Three patients (8%) in cohort A and 15 patients (31%) in cohort B reported bradycardia-related adverse events (AEs); all patients were grade 1 and asymptomatic, except for one patient (cohort B) who developed grade 2 bradycardia and also experienced grade 2 dizziness. ECG data showed similar heart rate variability in cohorts A and B, with no further changes in heart rate after palbociclib administration. Heart rate (HR) variability returned to baseline upon completion of treatment. For patients with a baseline HR ≥ 60 bpm, the mean maximum HR variability was 19 and 20 bpm in the two cohorts, respectively; for patients with a baseline HR < 60 bpm, the mean maximum HR variability was 13 bpm in cohorts A and B, respectively.

Table 2: All adverse events occurring in ≥10% of patients

Pharmacokinetics. Exposure to GDC-9545 in combination with palbociclib was generally comparable to that observed with GDC-9545 alone. Palbociclib's pharmacokinetic profile remained unchanged when administered with GDC-9545 and was consistent with reported values.

Pharmacokinetic effects.

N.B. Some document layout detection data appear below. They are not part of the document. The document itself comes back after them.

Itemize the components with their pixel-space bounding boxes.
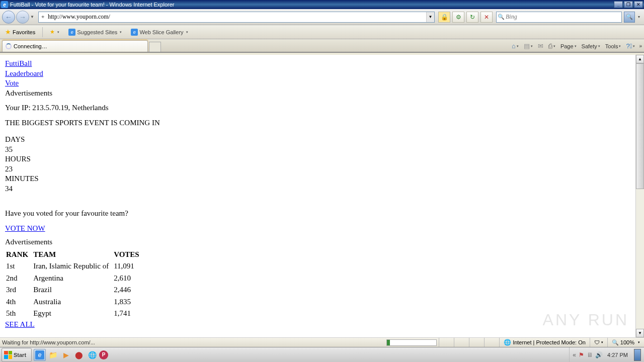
windows-logo-icon	[4, 351, 12, 359]
search-icon: 🔍	[497, 14, 506, 20]
tray-flag-icon[interactable]: ⚑	[579, 351, 584, 358]
star-icon: ★	[5, 28, 11, 36]
minutes-value: 34	[5, 184, 630, 194]
col-rank: RANK	[5, 249, 32, 261]
zoom-value: 100%	[620, 339, 634, 345]
taskbar-media-button[interactable]: ▶	[60, 349, 72, 361]
taskbar-app-button-2[interactable]: P	[99, 350, 108, 359]
tray-network-icon[interactable]: 🖥	[587, 351, 593, 358]
window-title: FuttiBall - Vote for your favourite team…	[10, 2, 614, 8]
safety-menu[interactable]: Safety▾	[581, 43, 601, 50]
ie-icon: e	[35, 350, 44, 359]
page-menu[interactable]: Page▾	[559, 43, 578, 50]
print-icon: ⎙	[548, 42, 552, 50]
scroll-thumb[interactable]	[636, 63, 644, 189]
ip-info: Your IP: 213.5.70.19, Netherlands	[5, 103, 630, 113]
page-content: FuttiBall Leaderboard Vote Advertisement…	[0, 55, 635, 337]
address-input[interactable]	[47, 13, 426, 21]
leaderboard-link[interactable]: Leaderboard	[5, 69, 43, 77]
ie-mini-icon: e	[131, 29, 138, 36]
system-tray: « ⚑ 🖥 🔊 4:27 PM	[569, 347, 644, 362]
zoom-icon: 🔍	[612, 339, 619, 346]
vertical-scrollbar[interactable]: ▲ ▼	[635, 55, 644, 337]
safety-menu-label: Safety	[582, 43, 597, 49]
scroll-up-button[interactable]: ▲	[636, 55, 644, 63]
status-cell	[439, 338, 454, 347]
star-add-icon: ★	[50, 29, 55, 35]
security-lock-button[interactable]: 🔒	[438, 12, 450, 23]
search-input[interactable]	[506, 13, 621, 21]
browser-tab[interactable]: Connecting…	[2, 40, 148, 52]
tray-volume-icon[interactable]: 🔊	[595, 351, 603, 358]
navigation-bar: ← → ▼ ✦ ▼ 🔒 ⚙ ↻ ✕ 🔍 🔍 ▼	[0, 9, 644, 25]
window-titlebar: e FuttiBall - Vote for your favourite te…	[0, 0, 644, 9]
table-header-row: RANK TEAM VOTES	[5, 249, 143, 261]
address-bar[interactable]: ✦ ▼	[38, 12, 435, 23]
read-mail-button[interactable]: ✉	[537, 42, 544, 50]
web-slice-gallery-link[interactable]: e Web Slice Gallery ▾	[129, 28, 190, 37]
see-all-link[interactable]: SEE ALL	[5, 320, 35, 328]
tray-expand-icon[interactable]: «	[573, 351, 576, 358]
tab-label: Connecting…	[14, 43, 47, 49]
search-go-button[interactable]: 🔍	[624, 12, 635, 23]
search-provider-dropdown[interactable]: ▼	[636, 15, 642, 19]
favorites-label: Favorites	[13, 29, 35, 35]
taskbar-app-button[interactable]: ⬤	[73, 349, 85, 361]
minimize-button[interactable]: _	[614, 1, 623, 8]
headline: THE BIGGEST SPORTS EVENT IS COMING IN	[5, 118, 630, 128]
close-button[interactable]: ✕	[634, 1, 643, 8]
scroll-down-button[interactable]: ▼	[636, 329, 644, 337]
progress-bar	[386, 339, 437, 346]
days-label: DAYS	[5, 135, 630, 145]
help-icon: ?⃝	[626, 42, 632, 50]
hours-label: HOURS	[5, 154, 630, 164]
table-row: 2ndArgentina2,610	[5, 273, 143, 285]
page-menu-label: Page	[560, 43, 574, 49]
restore-button[interactable]: ❐	[624, 1, 633, 8]
start-label: Start	[14, 352, 26, 358]
status-bar: Waiting for http://www.youporn.com/... 🌐…	[0, 337, 644, 347]
vote-now-link[interactable]: VOTE NOW	[5, 224, 45, 232]
address-dropdown[interactable]: ▼	[426, 12, 434, 22]
home-button[interactable]: ⌂▾	[511, 42, 520, 50]
add-to-favorites-button[interactable]: ★ ▾	[48, 28, 61, 36]
feeds-button[interactable]: ▤▾	[523, 42, 534, 50]
table-row: 5thEgypt1,741	[5, 308, 143, 320]
taskbar-ie-button[interactable]: e	[34, 349, 46, 361]
globe-icon: 🌐	[504, 339, 511, 346]
status-cell	[469, 338, 484, 347]
ie-icon: e	[1, 1, 8, 8]
taskbar-explorer-button[interactable]: 📁	[47, 349, 59, 361]
protected-mode-button[interactable]: 🛡▾	[590, 338, 607, 347]
home-icon: ⌂	[512, 42, 516, 50]
hours-value: 23	[5, 164, 630, 174]
rss-icon: ▤	[524, 42, 530, 50]
vote-link[interactable]: Vote	[5, 79, 19, 87]
forward-button[interactable]: →	[16, 11, 29, 24]
security-zone[interactable]: 🌐 Internet | Protected Mode: On	[499, 338, 590, 347]
search-bar[interactable]: 🔍	[496, 12, 622, 23]
refresh-button[interactable]: ↻	[466, 12, 478, 23]
status-cell	[454, 338, 469, 347]
more-commands-button[interactable]: »	[639, 43, 642, 49]
col-votes: VOTES	[113, 249, 143, 261]
tools-menu[interactable]: Tools▾	[604, 43, 622, 50]
zoom-control[interactable]: 🔍 100% ▾	[607, 338, 644, 347]
help-button[interactable]: ?⃝▾	[625, 42, 636, 50]
new-tab-button[interactable]	[149, 42, 161, 52]
favorites-button[interactable]: ★ Favorites	[3, 27, 37, 37]
print-button[interactable]: ⎙▾	[547, 42, 556, 50]
futtiball-link[interactable]: FuttiBall	[5, 59, 32, 67]
start-button[interactable]: Start	[2, 348, 32, 362]
back-button[interactable]: ←	[2, 11, 15, 24]
stop-button[interactable]: ✕	[480, 12, 493, 23]
tab-bar: Connecting… ⌂▾ ▤▾ ✉ ⎙▾ Page▾ Safety▾ Too…	[0, 39, 644, 53]
nav-history-dropdown[interactable]: ▼	[30, 15, 35, 19]
taskbar-chrome-button[interactable]: 🌐	[86, 349, 98, 361]
scroll-track[interactable]	[636, 63, 644, 329]
compatibility-button[interactable]: ⚙	[452, 12, 464, 23]
show-desktop-button[interactable]	[634, 349, 641, 361]
suggested-sites-link[interactable]: e Suggested Sites ▾	[66, 28, 124, 37]
ads-label-2: Advertisements	[5, 237, 630, 247]
taskbar-clock[interactable]: 4:27 PM	[605, 352, 630, 358]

Decreased ER (10/12, 83%), PR (7/8, 88%) and Ki67 (9/12, 75%) protein levels, as well as ER pathway characterization scores (8/12, 67%), were observed in evaluable paired pre-treatment and in-treatment biopsies (n=12) (Guan et al., Cell, 2019).

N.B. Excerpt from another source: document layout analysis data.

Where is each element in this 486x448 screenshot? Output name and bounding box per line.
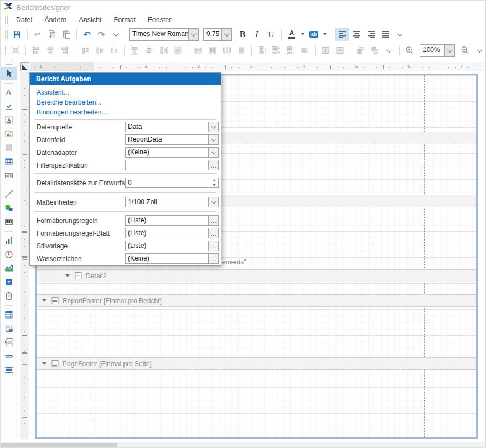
- text-highlight-icon[interactable]: ab: [307, 28, 321, 41]
- menu-item-1[interactable]: Ändern: [38, 14, 73, 26]
- redo-icon[interactable]: ↷: [94, 28, 108, 41]
- zoom-combo[interactable]: 100%: [420, 44, 455, 57]
- horizontal-scrollbar-thumb[interactable]: [1, 443, 117, 448]
- detaildatensaetze-spinner[interactable]: 0: [125, 178, 219, 188]
- check-box-tool-icon[interactable]: [1, 100, 17, 113]
- spin-buttons[interactable]: [210, 178, 218, 187]
- italic-button[interactable]: I: [250, 28, 264, 41]
- stilvorlage-editor[interactable]: (Liste): [125, 241, 219, 251]
- format-toolbar-grip[interactable]: [5, 30, 8, 39]
- fit-to-container-icon[interactable]: [142, 44, 156, 57]
- spin-down-icon[interactable]: [213, 184, 216, 186]
- ellipsis-button[interactable]: [208, 216, 218, 225]
- dropdown-button[interactable]: [208, 148, 218, 157]
- font-color-icon[interactable]: A: [285, 28, 299, 41]
- menu-grip[interactable]: [5, 16, 8, 24]
- increase-horizontal-spacing-icon[interactable]: [205, 44, 220, 57]
- align-lefts-icon[interactable]: [29, 44, 43, 57]
- align-bottoms-icon[interactable]: [107, 44, 121, 57]
- center-vertically-icon[interactable]: [333, 44, 347, 57]
- link-bindungen-bearbeiten[interactable]: Bindungen bearbeiten...: [37, 108, 107, 117]
- decrease-vertical-spacing-icon[interactable]: [283, 44, 298, 57]
- make-same-height-icon[interactable]: [156, 44, 170, 57]
- text-highlight-dropdown[interactable]: [321, 28, 329, 41]
- align-rights-icon[interactable]: [58, 44, 72, 57]
- horizontal-scrollbar[interactable]: [1, 442, 486, 448]
- collapse-page-footer-icon[interactable]: [42, 362, 46, 365]
- bold-button[interactable]: B: [235, 28, 250, 41]
- pivot-grid-tool-icon[interactable]: Σ: [1, 275, 17, 289]
- layout-toolbar-grip[interactable]: [5, 46, 6, 55]
- paste-icon[interactable]: [59, 28, 74, 41]
- page-info-tool-icon[interactable]: i: [1, 322, 17, 335]
- menu-item-2[interactable]: Ansicht: [73, 14, 108, 26]
- remove-horizontal-spacing-icon[interactable]: [234, 44, 249, 57]
- zoom-dropdown[interactable]: [444, 45, 454, 56]
- link-assistent[interactable]: Assistent...: [37, 88, 69, 97]
- filterspezifikation-editor[interactable]: [125, 160, 219, 170]
- collapse-detail2-icon[interactable]: [65, 274, 70, 277]
- line-tool-icon[interactable]: [1, 187, 17, 201]
- align-centers-icon[interactable]: [43, 44, 58, 57]
- remove-vertical-spacing-icon[interactable]: [298, 44, 312, 57]
- barcode-tool-icon[interactable]: [1, 215, 17, 228]
- align-right-icon[interactable]: [364, 28, 378, 41]
- increase-vertical-spacing-icon[interactable]: [269, 44, 283, 57]
- ellipsis-button[interactable]: [208, 241, 218, 251]
- zoom-in-icon[interactable]: [458, 44, 472, 57]
- dropdown-button[interactable]: [208, 197, 218, 207]
- bring-to-front-icon[interactable]: [353, 44, 368, 57]
- toolbox-grip[interactable]: [6, 60, 12, 65]
- font-name-combo[interactable]: Times New Roman: [129, 28, 199, 41]
- label-tool-icon[interactable]: A: [1, 86, 17, 99]
- band-header-report-footer[interactable]: ReportFooter [Einmal pro Bericht]: [37, 294, 476, 307]
- snap-to-grid-icon[interactable]: [8, 44, 23, 57]
- undo-icon[interactable]: ↶: [80, 28, 94, 41]
- save-icon[interactable]: [10, 28, 24, 41]
- collapse-report-footer-icon[interactable]: [42, 299, 46, 302]
- character-comb-tool-icon[interactable]: ab: [1, 169, 17, 182]
- dropdown-button[interactable]: [208, 122, 218, 132]
- send-to-back-icon[interactable]: [368, 44, 382, 57]
- formatierungsregel-blatt-editor[interactable]: (Liste): [125, 228, 219, 238]
- dropdown-button[interactable]: [208, 135, 218, 144]
- band-header-detail2[interactable]: Detail2: [37, 269, 476, 282]
- order-more-icon[interactable]: [382, 44, 396, 57]
- menu-item-3[interactable]: Format: [108, 14, 142, 26]
- underline-button[interactable]: U: [264, 28, 278, 41]
- align-more-icon[interactable]: [392, 28, 407, 41]
- band-header-page-footer[interactable]: PageFooter [Einmal pro Seite]: [37, 357, 476, 370]
- equal-vertical-spacing-icon[interactable]: [255, 44, 269, 57]
- spin-up-icon[interactable]: [213, 179, 216, 181]
- link-bereiche-bearbeiten[interactable]: Bereiche bearbeiten...: [37, 98, 101, 107]
- datenfeld-combo[interactable]: ReportData: [125, 134, 219, 145]
- datenquelle-combo[interactable]: Data: [125, 122, 219, 132]
- cross-band-line-tool-icon[interactable]: [1, 350, 17, 363]
- center-in-window-icon[interactable]: [170, 44, 185, 57]
- wasserzeichen-editor[interactable]: (Keine): [125, 253, 219, 264]
- table-of-contents-tool-icon[interactable]: [1, 308, 17, 321]
- zoom-out-icon[interactable]: [402, 44, 417, 57]
- align-center-icon[interactable]: [349, 28, 364, 41]
- ruler-corner-button[interactable]: [20, 62, 29, 71]
- cut-icon[interactable]: ✂: [30, 28, 45, 41]
- equal-horizontal-spacing-icon[interactable]: [191, 44, 205, 57]
- menu-item-4[interactable]: Fenster: [142, 14, 177, 26]
- center-horizontally-icon[interactable]: [318, 44, 333, 57]
- masseinheiten-combo[interactable]: 1/100 Zoll: [125, 197, 219, 207]
- chart-tool-icon[interactable]: [1, 234, 17, 247]
- font-name-dropdown[interactable]: [188, 29, 198, 40]
- ellipsis-button[interactable]: [208, 228, 218, 238]
- font-color-dropdown[interactable]: [299, 28, 307, 41]
- clipped-field-label[interactable]: ements": [222, 258, 246, 266]
- zoom-more-icon[interactable]: [472, 44, 486, 57]
- font-size-dropdown[interactable]: [221, 29, 231, 40]
- panel-tool-icon[interactable]: [1, 141, 17, 154]
- shape-tool-icon[interactable]: [1, 201, 17, 215]
- rich-text-tool-icon[interactable]: A: [1, 113, 17, 127]
- gauge-tool-icon[interactable]: [1, 248, 17, 261]
- pointer-tool-icon[interactable]: [1, 67, 17, 80]
- datenadapter-combo[interactable]: (Keine): [125, 147, 219, 158]
- justify-icon[interactable]: [378, 28, 392, 41]
- align-tops-icon[interactable]: [78, 44, 92, 57]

The frequency of ctDNA ESR1 mutation alleles decreased from baseline in all patients across both cohorts (n=26).

Clinical activity. In cohort A, 22/40 (55%) patients experienced a clinical benefit, defined as CR, PR, or first presentation of progressive disease observed at or after 24 weeks. Partial response was observed in 4/31 (13%) patients with measurable disease at baseline. In cohort B, 35/48 (81%) patients experienced a clinical benefit, and 14/45 (33%) achieved PR. Clinical benefit was observed in patients who had previously received fulvestrant treatment in both cohorts [2/7 (29%) in cohort A and 2/3 (67%) in cohort B, respectively], and in patients with detectable ESR1 mutations at enrollment [8/13 (62%) and 11/11 (100%), respectively].

Table 3: Efficacy Results

In this specification and claims, unless the context otherwise requires, the words “comprising,” “including,” and “containing” are used in a non-exclusive sense. It should be understood that the embodiments described herein include “consisting of the embodiments” and/or “substantially consisting of the embodiments.”

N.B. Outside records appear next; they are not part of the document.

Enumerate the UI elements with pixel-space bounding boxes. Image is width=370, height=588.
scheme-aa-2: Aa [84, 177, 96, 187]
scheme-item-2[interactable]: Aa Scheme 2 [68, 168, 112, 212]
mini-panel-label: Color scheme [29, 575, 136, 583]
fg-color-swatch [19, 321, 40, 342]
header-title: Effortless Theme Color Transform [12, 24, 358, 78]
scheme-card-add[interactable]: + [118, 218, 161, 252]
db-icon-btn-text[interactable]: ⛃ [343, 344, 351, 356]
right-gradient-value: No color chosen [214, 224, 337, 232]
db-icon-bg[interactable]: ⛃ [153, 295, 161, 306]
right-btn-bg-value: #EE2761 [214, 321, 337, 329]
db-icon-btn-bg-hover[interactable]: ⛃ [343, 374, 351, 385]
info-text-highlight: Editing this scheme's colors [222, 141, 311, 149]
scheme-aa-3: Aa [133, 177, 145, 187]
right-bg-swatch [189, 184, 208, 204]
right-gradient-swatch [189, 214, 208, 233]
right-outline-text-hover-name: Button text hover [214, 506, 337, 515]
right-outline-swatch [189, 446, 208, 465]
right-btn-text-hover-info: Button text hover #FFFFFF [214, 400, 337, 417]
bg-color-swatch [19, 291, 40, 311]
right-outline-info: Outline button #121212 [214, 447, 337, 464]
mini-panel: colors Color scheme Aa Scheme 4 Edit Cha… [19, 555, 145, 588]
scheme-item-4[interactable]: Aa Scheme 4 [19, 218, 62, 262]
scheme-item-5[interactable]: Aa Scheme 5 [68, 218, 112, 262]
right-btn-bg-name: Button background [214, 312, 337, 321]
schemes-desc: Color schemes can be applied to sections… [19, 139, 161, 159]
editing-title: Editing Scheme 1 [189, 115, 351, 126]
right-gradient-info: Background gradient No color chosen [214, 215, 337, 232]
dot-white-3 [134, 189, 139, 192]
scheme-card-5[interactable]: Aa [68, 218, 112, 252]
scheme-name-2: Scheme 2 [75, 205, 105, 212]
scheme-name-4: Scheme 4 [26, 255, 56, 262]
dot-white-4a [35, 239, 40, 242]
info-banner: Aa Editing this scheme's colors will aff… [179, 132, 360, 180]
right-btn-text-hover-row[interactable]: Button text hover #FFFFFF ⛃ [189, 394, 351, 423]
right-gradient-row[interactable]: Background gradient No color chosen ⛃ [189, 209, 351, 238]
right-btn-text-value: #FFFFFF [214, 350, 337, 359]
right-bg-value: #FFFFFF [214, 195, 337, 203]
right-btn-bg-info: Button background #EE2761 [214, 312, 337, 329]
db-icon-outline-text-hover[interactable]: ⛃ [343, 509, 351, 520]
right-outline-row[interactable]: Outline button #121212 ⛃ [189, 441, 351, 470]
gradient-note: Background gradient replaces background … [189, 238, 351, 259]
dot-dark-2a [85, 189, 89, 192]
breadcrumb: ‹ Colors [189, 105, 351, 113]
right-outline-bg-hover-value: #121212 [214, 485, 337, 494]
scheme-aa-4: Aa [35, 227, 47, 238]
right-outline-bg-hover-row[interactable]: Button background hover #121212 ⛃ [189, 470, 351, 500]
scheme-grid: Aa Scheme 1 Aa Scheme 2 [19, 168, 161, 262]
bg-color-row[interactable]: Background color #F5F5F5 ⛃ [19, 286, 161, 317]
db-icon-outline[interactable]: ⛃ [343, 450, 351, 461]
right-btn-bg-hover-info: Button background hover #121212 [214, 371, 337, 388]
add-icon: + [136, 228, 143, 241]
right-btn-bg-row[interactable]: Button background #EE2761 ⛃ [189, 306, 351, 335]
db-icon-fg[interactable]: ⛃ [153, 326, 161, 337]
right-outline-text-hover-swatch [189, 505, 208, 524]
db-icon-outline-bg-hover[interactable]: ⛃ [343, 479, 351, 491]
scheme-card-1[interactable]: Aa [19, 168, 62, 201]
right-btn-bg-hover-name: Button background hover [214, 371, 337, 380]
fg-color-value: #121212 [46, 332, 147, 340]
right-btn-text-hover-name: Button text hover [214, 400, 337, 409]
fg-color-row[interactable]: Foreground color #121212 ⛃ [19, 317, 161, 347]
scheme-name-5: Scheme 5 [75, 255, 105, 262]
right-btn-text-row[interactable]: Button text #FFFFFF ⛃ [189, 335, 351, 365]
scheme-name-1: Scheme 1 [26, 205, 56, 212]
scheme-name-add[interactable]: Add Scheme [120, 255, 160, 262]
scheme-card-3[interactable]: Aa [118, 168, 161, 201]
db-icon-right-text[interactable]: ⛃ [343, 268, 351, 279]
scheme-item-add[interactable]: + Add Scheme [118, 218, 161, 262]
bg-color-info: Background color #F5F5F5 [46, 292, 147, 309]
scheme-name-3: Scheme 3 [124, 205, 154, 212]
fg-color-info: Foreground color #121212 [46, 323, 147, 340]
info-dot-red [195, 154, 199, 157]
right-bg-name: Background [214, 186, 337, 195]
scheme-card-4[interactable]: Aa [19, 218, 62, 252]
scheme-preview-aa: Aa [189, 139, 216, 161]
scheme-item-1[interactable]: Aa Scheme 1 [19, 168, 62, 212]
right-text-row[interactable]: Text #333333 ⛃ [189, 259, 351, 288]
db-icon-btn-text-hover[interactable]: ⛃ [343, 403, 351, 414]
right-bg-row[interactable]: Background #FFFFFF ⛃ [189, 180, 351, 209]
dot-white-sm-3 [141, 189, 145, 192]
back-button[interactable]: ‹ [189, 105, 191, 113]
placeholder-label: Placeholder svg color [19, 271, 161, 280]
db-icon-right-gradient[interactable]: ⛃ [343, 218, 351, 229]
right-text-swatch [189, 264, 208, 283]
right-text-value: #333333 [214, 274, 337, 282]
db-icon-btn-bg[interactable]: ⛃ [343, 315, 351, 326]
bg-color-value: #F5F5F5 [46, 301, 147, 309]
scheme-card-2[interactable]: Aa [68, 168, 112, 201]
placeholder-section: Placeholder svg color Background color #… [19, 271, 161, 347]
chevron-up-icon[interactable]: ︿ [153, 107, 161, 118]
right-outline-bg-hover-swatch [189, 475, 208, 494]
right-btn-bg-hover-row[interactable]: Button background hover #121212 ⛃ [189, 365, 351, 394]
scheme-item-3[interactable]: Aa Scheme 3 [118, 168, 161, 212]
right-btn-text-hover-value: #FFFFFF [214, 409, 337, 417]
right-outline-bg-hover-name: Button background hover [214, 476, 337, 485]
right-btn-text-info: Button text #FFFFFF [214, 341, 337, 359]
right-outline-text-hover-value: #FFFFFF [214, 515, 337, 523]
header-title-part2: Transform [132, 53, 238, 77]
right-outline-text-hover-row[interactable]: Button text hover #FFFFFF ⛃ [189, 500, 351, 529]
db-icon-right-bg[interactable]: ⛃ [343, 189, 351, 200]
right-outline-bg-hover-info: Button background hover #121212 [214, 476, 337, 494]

If a range of values is provided, it should be understood that every intermediate value between the upper and lower limits of that range (to one-tenth of the unit of the lower limit, unless the context explicitly specifies otherwise), as well as any other specified value or intermediate value within the specified range, is included herein. The upper and lower limits of these smaller ranges may be independently included within that smaller range and are also included herein, based on any explicitly excluded limit value within the specified range. Where a specified range includes one or two limits, this document also includes ranges that exclude one or both of those included limits.

Many variations and other embodiments of the invention set forth herein will come to mind for those skilled in the art, taking advantage of the teachings presented in the foregoing description and the accompanying drawings. Therefore, it should be understood that the invention is not limited to the specific embodiments disclosed, and that variations and other embodiments are intended to be included within the scope of the appended claims. Although specific terminology is used herein, it is used only in a general and descriptive sense and not for limiting purposes.